PROBLEM DETAILS: The records that follow must be repeated exactly, minus the images.

★ ★ ★ ★ ★ ★ ★

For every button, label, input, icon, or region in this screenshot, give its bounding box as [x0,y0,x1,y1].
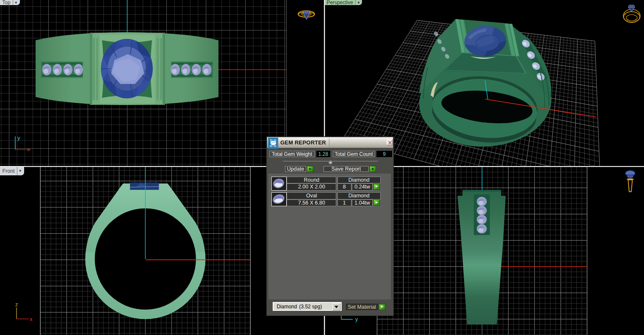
svg-text:z: z [15,301,18,307]
svg-text:x: x [30,316,33,322]
svg-text:y: y [355,316,358,322]
svg-text:x: x [27,147,30,152]
svg-text:y: y [17,135,20,141]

★ ★ ★ ★ ★ ★ ★

WRITTEN SOLUTION:
For every button, label, input, icon, or region in this screenshot, give its bounding box as [x0,y0,x1,y1].
svg-text:z: z [15,301,18,307]
svg-text:x: x [30,316,33,322]
svg-text:y: y [355,316,358,322]
svg-text:x: x [27,147,30,152]
svg-text:y: y [17,135,20,141]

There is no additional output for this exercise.